Men have a higher chance of dying from certain types of cancer than women, a new cancer research shows.
A new study published in the journal Cancer, Epidemiology, Biomarkers & Prevention found men have a higher mortality rate for a vast majority of cancers than women do. The researchers used U.S. vital rates and survival data from the Surveillance, Epidemiology and End Results, or SEER, database and looked at 36 cancers by sex and age between 1977 and 2006, a summary of the research stated.
SEER is a National Cancer Institute, or NCI, program that provides a source of information on cancer incidence and survival rate in the U.S.
Researcher found that men have a higher mortality rate in cancers of the lip (5.51), larynx (5.37), hypopharynx (4.47), esophagus (4.08), and urinary bladder (3.36), for each woman.

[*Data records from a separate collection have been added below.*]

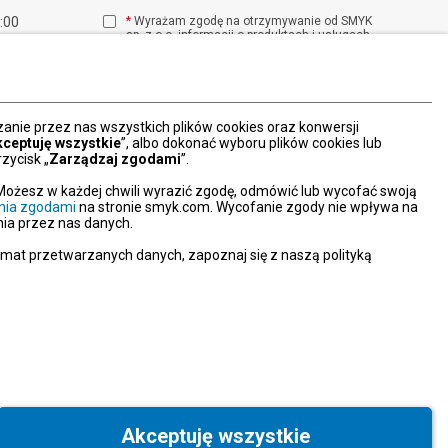
1:00
*
Wyrażam zgodę na otrzymywanie od SMYK
sp. z o.o. informacji o produktach i usługach
00
oraz promocjach i zniżkach oferowanych
00
przez SMYK sp. z o.o., za pośrednictwem
środków komunikacji elektronicznej (e-mail).
W każdej chwili możesz z łatwością cofnąć
wyrażone zgody.
nie przez nas wszystkich plików cookies oraz konwersji
więcej
kceptuję wszystkie
”, albo dokonać wyboru plików cookies lub
zycisk „
Zarządzaj zgodami
”.
Możesz w każdej chwili wyrazić zgodę, odmówić lub wycofać swoją
nia zgodami
na stronie smyk.com. Wycofanie zgody nie wpływa na
ia przez nas danych.
emat przetwarzanych danych, zapoznaj się z naszą polityką
Akceptuję wszystkie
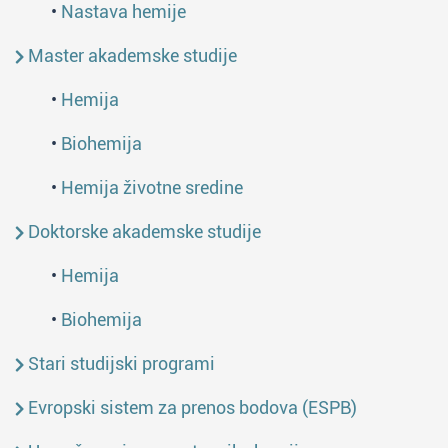
•
Nastava hemije
Master akademske studije
•
Hemija
•
Biohemija
•
Hemija životne sredine
Doktorske akademske studije
•
Hemija
•
Biohemija
Stari studijski programi
Evropski sistem za prenos bodova (ESPB)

Michael Cook, an investigator in the division of cancer epidemiology and genetics at the NCI and the study's lead investigator, told Reuters that the main reason for the difference is that men are more at risk of developing cancer to begin with.
Cook also told Reuters that American men are more likely than women to have advanced disease by the time their cancer is diagnosed.
The lifetime risk of a man developing cancer of the larynx or voice box is 1 in 167, while for a woman that risk is 1 in 714, according to the American Cancer Society.
Cook also told Reuters that gender differences in exposure to carcinogens to include tobacco smoke and viral infections play a role in the rate disparity.
The researchers pointed out that there wasn't a single cause for the rate disparity, but that influences include differences in behavior of the tumor, cancer screening for people without symptoms, presence of other illnesses and whether patients sought health-care services, according to Reuters.